Tracking data is key
Tracking data is key
To monitor progress during the project, each ED tracked the following criteria: total length of stay, length of stay for admitted patients, length of stay for ED patients, length of stay for fast track, presentation to physician evaluation, and admission cycle time. "Not every ED has a tracking system, so you need to learn how to collect data easily and in real time, with the least effort possible," says Linda Kosnik, RN, MSN, CEN, unit manager for the ED at Overlook and co-chair of the collaborative.

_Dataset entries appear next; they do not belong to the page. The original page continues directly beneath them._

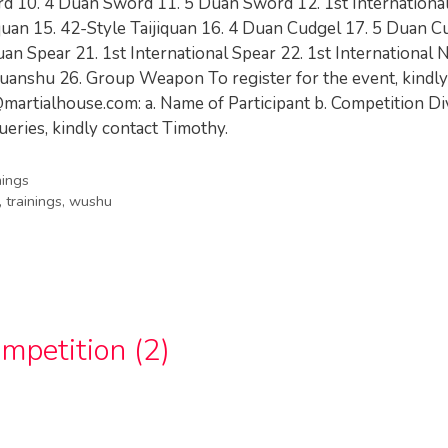
rd 10. 4 Duan Sword 11. 5 Duan Sword 12. 1st Internationa
iquan 15. 42-Style Taijiquan 16. 4 Duan Cudgel 17. 5 Duan C
uan Spear 21. 1st International Spear 22. 1st International
p Quanshu 26. Group Weapon To register for the event, kindl
martialhouse.com
: a. Name of Participant b. Competition Di
ueries, kindly contact Timothy.
nings
,
trainings
,
wushu
petition (2)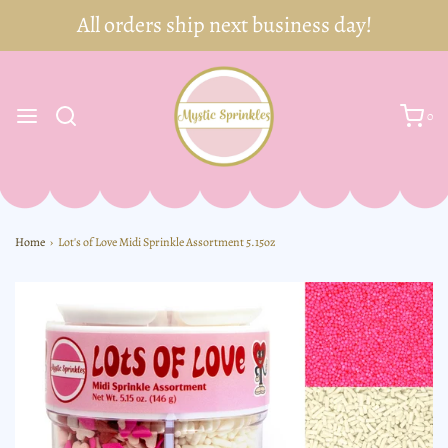
0
Home
›
Lot's of Love Midi Sprinkle Assortment 5.15oz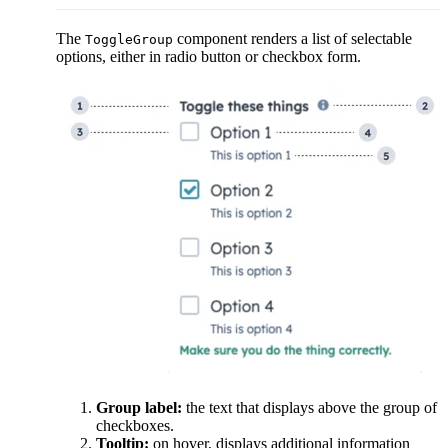
The
component renders a list of selectable
ToggleGroup
options, either in radio button or checkbox form.
Group label:
the text that displays above the group of
checkboxes.
Tooltip:
on hover, displays additional information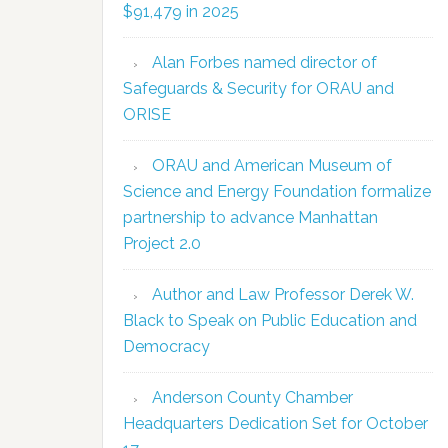
$91,479 in 2025
Alan Forbes named director of
Safeguards & Security for ORAU and
ORISE
ORAU and American Museum of
Science and Energy Foundation formalize
partnership to advance Manhattan
Project 2.0
Author and Law Professor Derek W.
Black to Speak on Public Education and
Democracy
Anderson County Chamber
Headquarters Dedication Set for October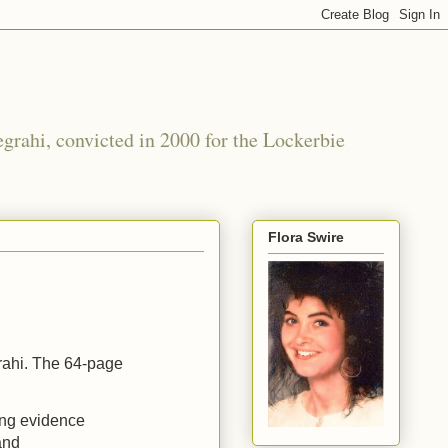
grahi, convicted in 2000 for the Lockerbie
Flora Swire
rahi. The 64-page
ing evidence
and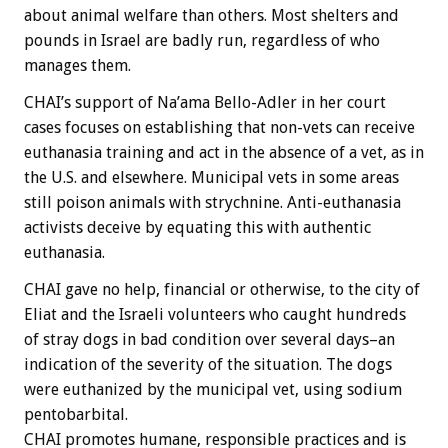
about animal welfare than others. Most shelters and
pounds in Israel are badly run, regardless of who
manages them.
CHAI’s support of Na’ama Bello-Adler in her court
cases focuses on establishing that non-vets can receive
euthanasia training and act in the absence of a vet, as in
the U.S. and elsewhere. Municipal vets in some areas
still poison animals with strychnine. Anti-euthanasia
activists deceive by equating this with authentic
euthanasia.
CHAI gave no help, financial or otherwise, to the city of
Eliat and the Israeli volunteers who caught hundreds
of stray dogs in bad condition over several days–an
indication of the severity of the situation. The dogs
were euthanized by the municipal vet, using sodium
pentobarbital.
CHAI promotes humane, responsible practices and is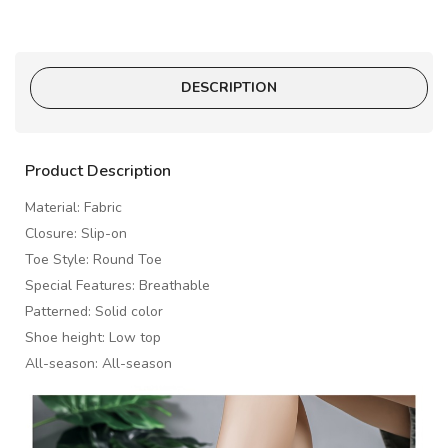
DESCRIPTION
Product Description
Material: Fabric
Closure: Slip-on
Toe Style: Round Toe
Special Features: Breathable
Patterned: Solid color
Shoe height: Low top
All-season: All-season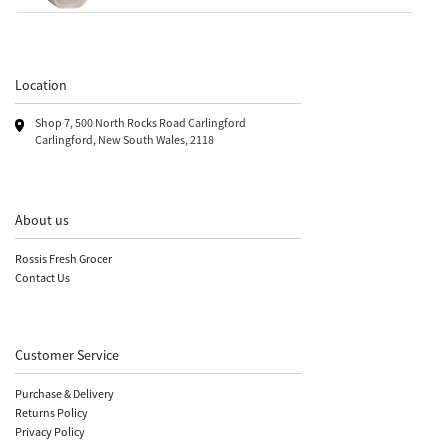
Location
Shop 7, 500 North Rocks Road Carlingford
Carlingford, New South Wales, 2118
About us
Rossis Fresh Grocer
Contact Us
Customer Service
Purchase & Delivery
Returns Policy
Privacy Policy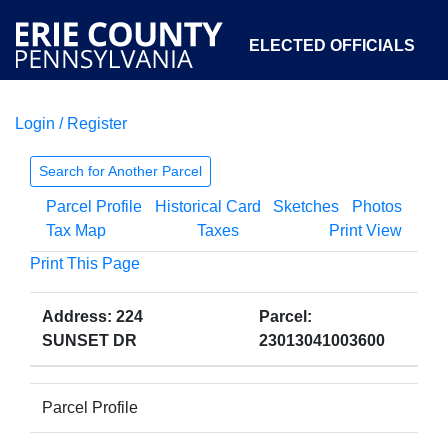
ELECTED OFFICIALS
Login / Register
COURTS
DEPARTMENTS
INITIATIVES
Search for Another Parcel
Parcel Profile
Historical Card
Sketches
Photos
OPEN GOVERNMENT
ABOUT
Tax Map
Taxes
Print View
Print This Page
Address: 224
Parcel:
SUNSET DR
23013041003600
Parcel Profile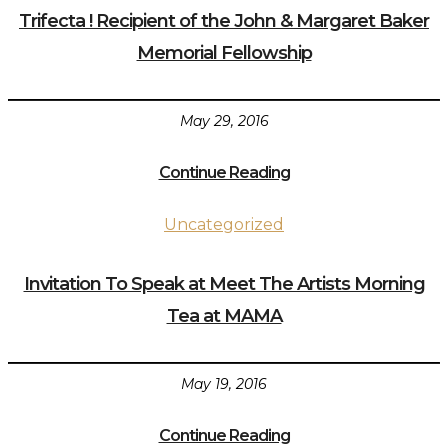
Trifecta ! Recipient of the John & Margaret Baker
Memorial Fellowship
May 29, 2016
Continue Reading
Uncategorized
Invitation To Speak at Meet The Artists Morning
Tea at MAMA
May 19, 2016
Continue Reading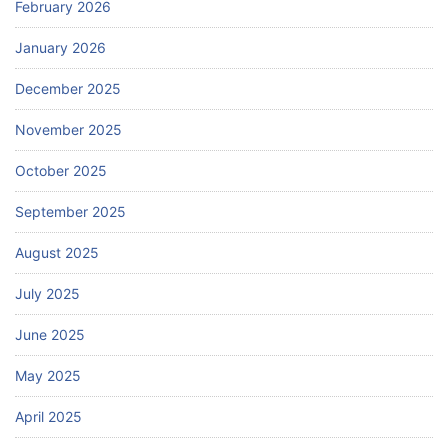
February 2026
January 2026
December 2025
November 2025
October 2025
September 2025
August 2025
July 2025
June 2025
May 2025
April 2025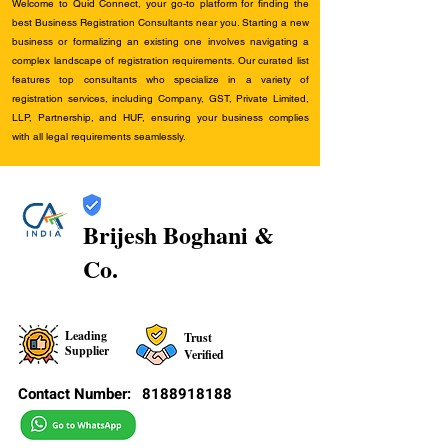
Welcome to Quid Connect, your go-to platform for finding the
best Business Registration Consultants near you. Starting a new
business or formalizing an existing one involves navigating a
complex landscape of registration requirements. Our curated list
features top consultants who specialize in a variety of
registration services, including Company, GST, Private Limited,
LLP, Partnership, and HUF, ensuring your business complies
with all legal requirements seamlessly.
Brijesh Boghani &
Co.
Leading
Trust
Supplier
Verified
Contact Number:
8188918188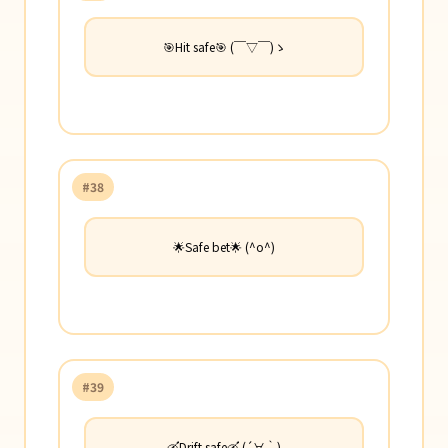
🎯Hit safe🎯 (￣▽￣)ゝ
#38
🌟Safe bet🌟 (^o^)
#39
🛶Drift safe🛶 (´∀｀)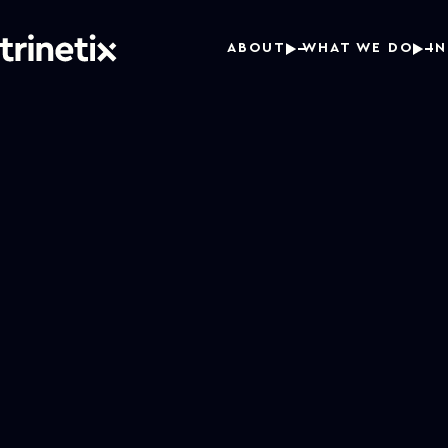
ABOUT
WHAT WE DO
I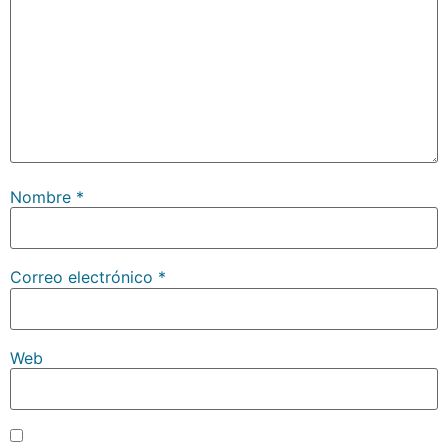
Nombre
*
Correo electrónico
*
Web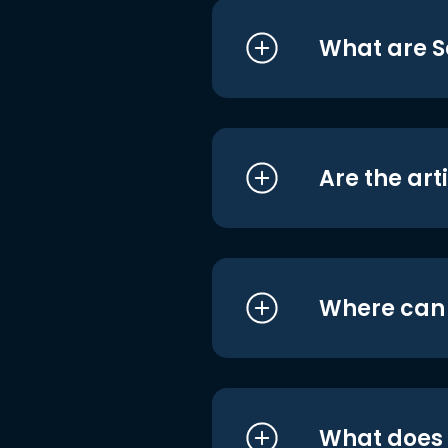
What are S
Are the art
Where can I
What does i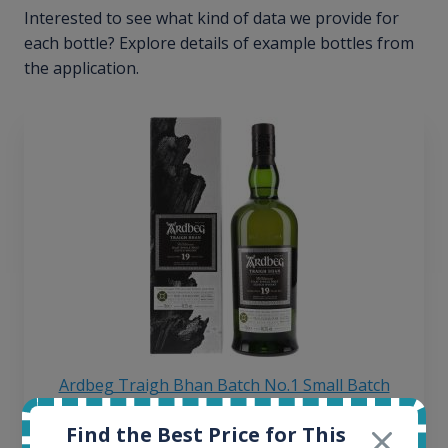
Interested to see what kind of data we provide for
each bottle? Explore details of example bottles from
the application.
Ardbeg Traigh Bhan Batch No.1 Small Batch
Release 19yo 46.2% 700ml
Find the Best Price for This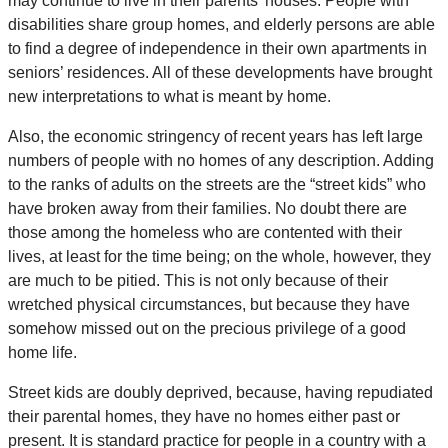
may continue to live in their parents’ houses. People with
disabilities share group homes, and elderly persons are able
to find a degree of independence in their own apartments in
seniors’ residences. All of these developments have brought
new interpretations to what is meant by home.
Also, the economic stringency of recent years has left large
numbers of people with no homes of any description. Adding
to the ranks of adults on the streets are the “street kids” who
have broken away from their families. No doubt there are
those among the homeless who are contented with their
lives, at least for the time being; on the whole, however, they
are much to be pitied. This is not only because of their
wretched physical circumstances, but because they have
somehow missed out on the precious privilege of a good
home life.
Street kids are doubly deprived, because, having repudiated
their parental homes, they have no homes either past or
present. It is standard practice for people in a country with a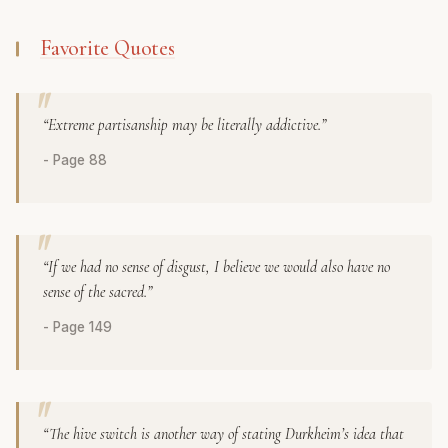
Favorite Quotes
“Extreme partisanship may be literally addictive.”
- Page 88
“If we had no sense of disgust, I believe we would also have no
sense of the sacred.”
- Page 149
“The hive switch is another way of stating Durkheim’s idea that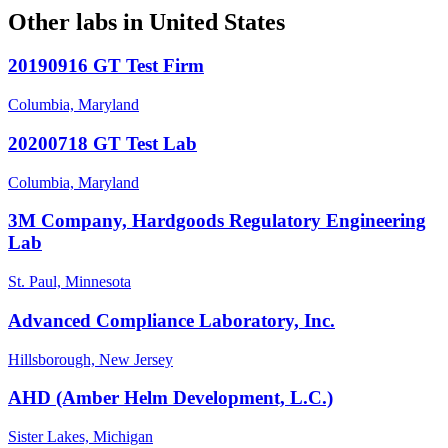
Other labs in
United States
20190916 GT Test Firm
Columbia, Maryland
20200718 GT Test Lab
Columbia, Maryland
3M Company, Hardgoods Regulatory Engineering
Lab
St. Paul, Minnesota
Advanced Compliance Laboratory, Inc.
Hillsborough, New Jersey
AHD (Amber Helm Development, L.C.)
Sister Lakes, Michigan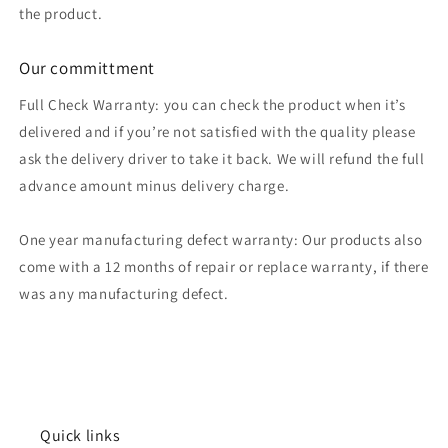
the product.
Our committment
Full Check Warranty: you can check the product when it’s
delivered and if you’re not satisfied with the quality please
ask the delivery driver to take it back. We will refund the full
advance amount minus delivery charge.
One year manufacturing defect warranty: Our products also
come with a 12 months of repair or replace warranty, if there
was any manufacturing defect.
Quick links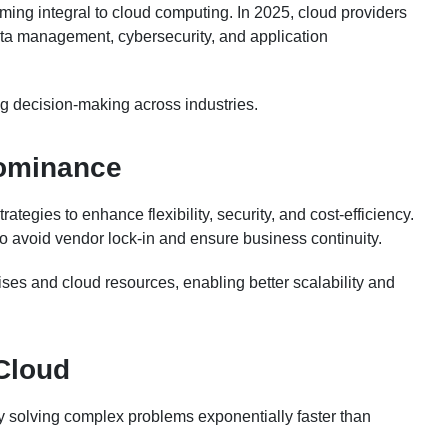
oming integral to cloud computing. In 2025, cloud providers
data management, cybersecurity, and application
ng decision-making across industries.
Dominance
ategies to enhance flexibility, security, and cost-efficiency.
to avoid vendor lock-in and ensure business continuity.
ses and cloud resources, enabling better scalability and
Cloud
y solving complex problems exponentially faster than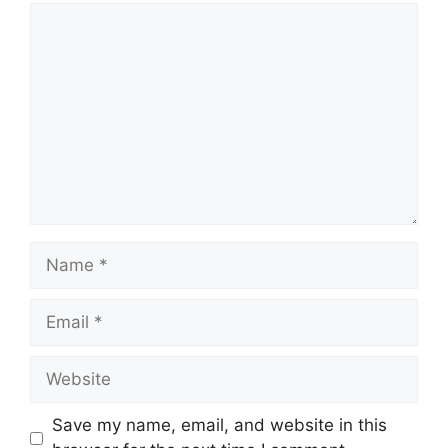
Comment
Name
Email
Website
Save my name, email, and website in this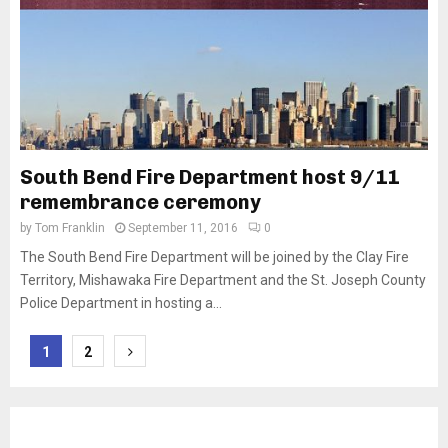
South Bend Fire Department host 9/11
remembrance ceremony
by
Tom Franklin
September 11, 2016
0
The South Bend Fire Department will be joined by the Clay Fire
Territory, Mishawaka Fire Department and the St. Joseph County
Police Department in hosting a...
Posts
1
2
pagination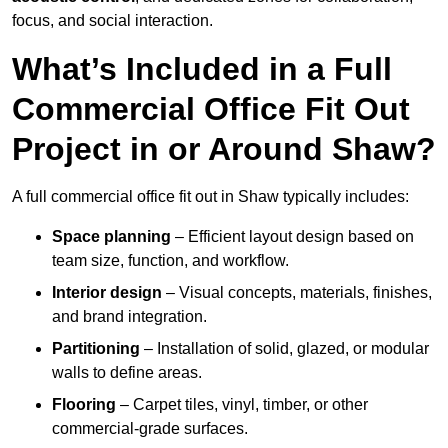
focus, and social interaction.
What’s Included in a Full
Commercial Office Fit Out
Project in or Around Shaw?
A full commercial office fit out in Shaw typically includes:
Space planning
– Efficient layout design based on
team size, function, and workflow.
Interior design
– Visual concepts, materials, finishes,
and brand integration.
Partitioning
– Installation of solid, glazed, or modular
walls to define areas.
Flooring
– Carpet tiles, vinyl, timber, or other
commercial-grade surfaces.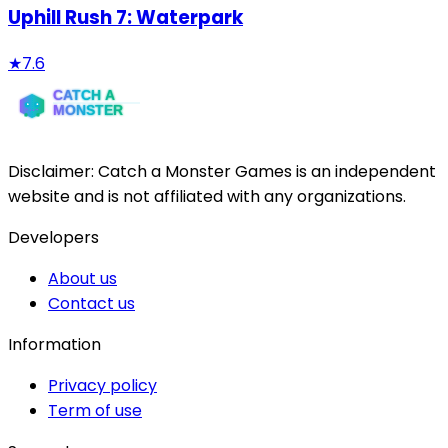
Uphill Rush 7: Waterpark
★
7.6
Disclaimer:
Catch a Monster Games
is an independent
website and is not affiliated with any organizations.
Developers
About us
Contact us
Information
Privacy policy
Term of use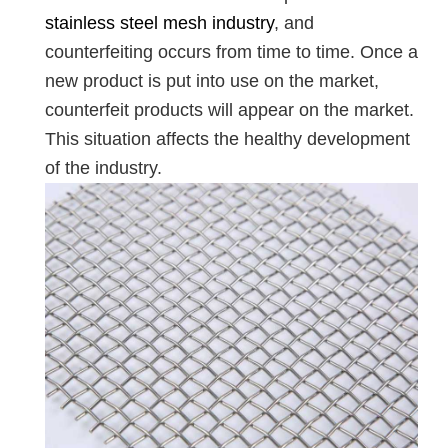
stainless steel mesh industry
, and
counterfeiting occurs from time to time. Once a
new product is put into use on the market,
counterfeit products will appear on the market.
This situation affects the healthy development
of the industry.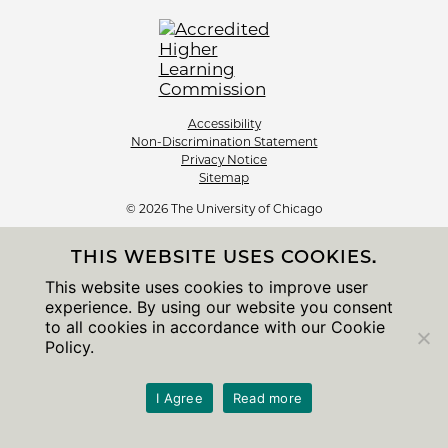
Accessibility
Non-Discrimination Statement
Privacy Notice
Sitemap
© 2026 The University of Chicago
THIS WEBSITE USES COOKIES.
This website uses cookies to improve user
experience. By using our website you consent
to all cookies in accordance with our Cookie
Policy.
I Agree
Read more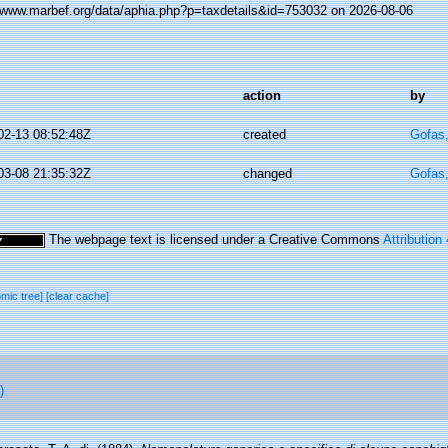
//www.marbef.org/data/aphia.php?p=taxdetails&id=753032 on 2026-08-06
action
by
02-13 08:52:48Z
created
Gofas
03-08 21:35:32Z
changed
Gofas
The webpage text is licensed under a Creative Commons
Attribution
omic tree]
[clear cache]
)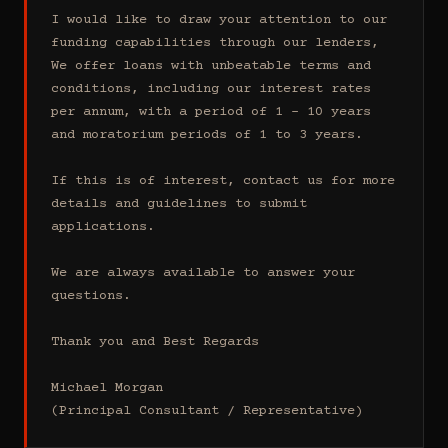
I would like to draw your attention to our 
funding capabilities through our lenders, 
We offer loans with unbeatable terms and 
conditions, including our interest rates 
per annum, with a period of 1 - 10 years 
and moratorium periods of 1 to 3 years.

If this is of interest, contact us for more 
details and guidelines to submit 
applications.

We are always available to answer your 
questions.

Thank you and Best Regards

Michael Morgan

(Principal Consultant / Representative)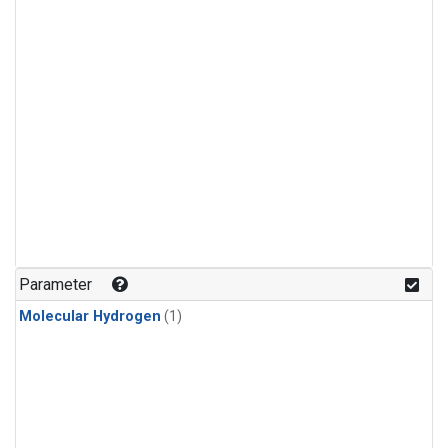
Parameter
Molecular Hydrogen
(1)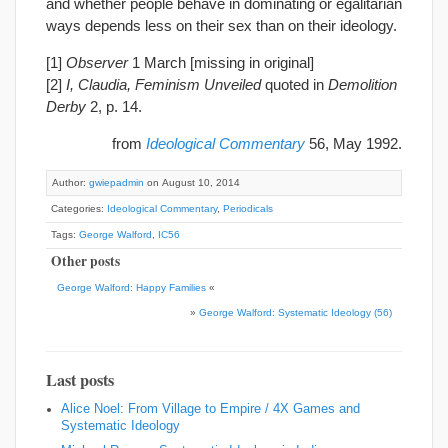
and whether people behave in dominating or egalitarian
ways depends less on their sex than on their ideology.
[1]
Observer
1 March [missing in original]
[2]
I, Claudia, Feminism Unveiled
quoted in
Demolition
Derby
2, p. 14.
from
Ideological Commentary
56, May 1992.
Author:
gwiepadmin
on August 10, 2014
Categories:
Ideological Commentary
,
Periodicals
Tags:
George Walford
,
IC56
Other posts
George Walford: Happy Families
«
»
George Walford: Systematic Ideology (56)
Last posts
Alice Noel: From Village to Empire / 4X Games and
Systematic Ideology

For EDs without an electronic information system, a data collection form was provided that incorporated sampling, says Kevin Nolan, a statistician at Silver Spring, MD-based Associates in Process Improvement, who worked with participating EDs. "Records were selected each day for patients, with data summarized weekly using a median," he explains. "The medians are plotted on a run chart to monitor progress, along with data on clinical cycle times and patient satisfaction."
Several weeks before the collaborative started, each ED was sent information that outlined the basics of data collection, including sampling. "At the first learning session, we talked to the whole group, showed examples, and worked individually with those groups that had problems or questions," says Nolan. "As the teams send in their progress reports, we give them ongoing feedback on their data collection and visual displays."
Sampling data is a simple, efficient way to understand how a system is performing, says James Espinosa, MD, FACEP, FAAFP, chairman of the department of emergency medicine at Overlook Hospital in Summit, NJ. "It's astonishing that even relatively sophisticated ED managers as yet do not appreciate the power of sample data displayed as a trend," he stresses. "We have, by and large, been reared on pre- and post-intervention systems, comparing two cuts of data and looking for the difference between the two groups. That is the shape that tends to emerge from clinical trials."
The work of sampling daily calls for a different skill set than many managers are familiar with, says Espinosa. "The whole point is turning data into a picture which is simple and compelling," he explains. "Charts can be enlarged and colorized, and placed near a coffee machine, which creates a storm of buy-in from staff."
At Nash General, sampling of data and trending over time was found to be a cost-effective way to measure progress, says Kirk Jensen, MD, medical director of the department of emergency medicine. "At first we thought we needed to wait for a $30,000 computer system. We do this all by hand, and have learned that if we sample four charts a day over time, we do get an accurate view of where we are going," he explains. Two charts are selected at four items per day for three types of patients: emergency, fast track, and admissions.
The method has proven itself over time. "Eighteen months later, we are still doing it by hand with secretaries, student volunteers, and people who answer the radio," says Jensen. "In fact, the less involved the individual is with the department, the more pristine the figures."
There is no need to invest in high priced tools, Espinosa advises. "In emergency medicine, there is an immense amount of attention paid to selecting sophisticated digitized tools with a cycle time measured in years from implementation. But there is very little practical experience or evidence in how these tools are going to change systems," he says. "The data does not jump out of a box graph itself and find its way to an administrative office, or the hearts and minds of workers in the ED."
Teams measured their progress with an annotated time series. (See Emergency Care Center Turnaround Times graph on page 115.) "Making both the problem and progress visible builds support for continuing to make the changes necessary to reduce delays," says Nolan.